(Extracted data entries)
####
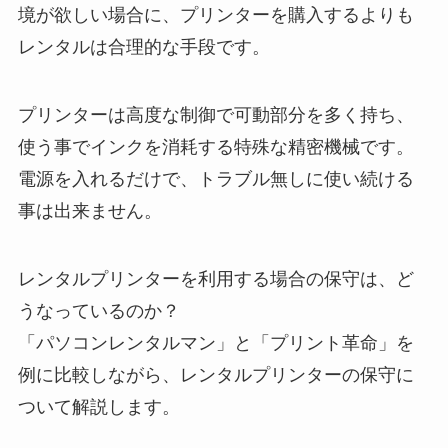
境が欲しい場合に、プリンターを購入するよりも
レンタルは合理的な手段です。
プリンターは高度な制御で可動部分を多く持ち、
使う事でインクを消耗する特殊な精密機械です。
電源を入れるだけで、トラブル無しに使い続ける
事は出来ません。
レンタルプリンターを利用する場合の保守は、ど
うなっているのか？
「パソコンレンタルマン」と「プリント革命」を
例に比較しながら、レンタルプリンターの保守に
ついて解説します。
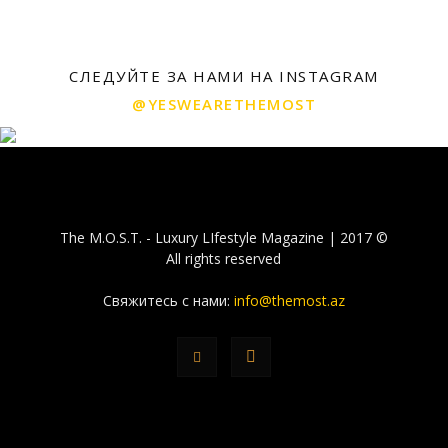
СЛЕДУЙТЕ ЗА НАМИ НА INSTAGRAM
@YESWEARETHEMOST
The M.O.S.T. - Luxury LIfestyle Magazine | 2017 ©
All rights reserved
Свяжитесь с нами:
info@themost.az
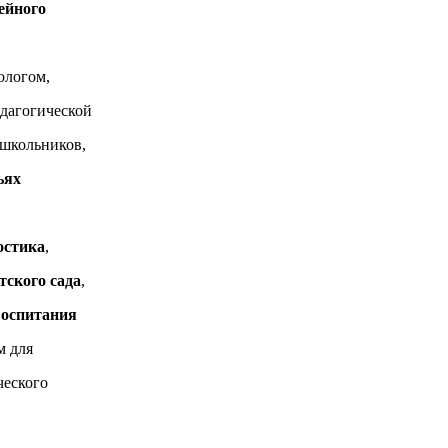
ейного
ологом,
едагогической
школьников,
ьях
остика
,
тского сада
,
воспитания
м для
ческого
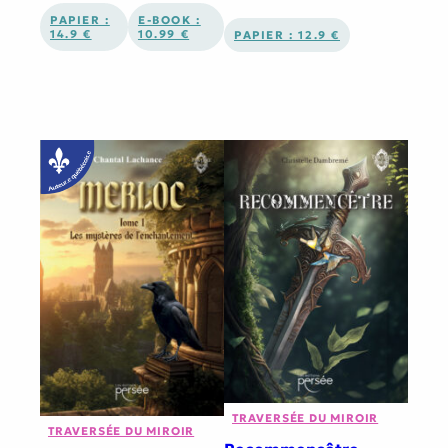
PAPIER :
E-BOOK :
14.9 €
10.99 €
PAPIER : 12.9 €
TRAVERSÉE DU MIROIR
TRAVERSÉE DU MIROIR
####
- Assignment: Write out exactly, and only, the lines running from the line with "едагогической" to the last line above, both included, with all pictures omitted.

- Response box:
едагогической
школьников,
ьях
остика
,
тского сада
,
воспитания
м для
ческого
PAPIER :
E-BOOK :
14.9 €
10.99 €
PAPIER : 12.9 €
TRAVERSÉE DU MIROIR
TRAVERSÉE DU MIROIR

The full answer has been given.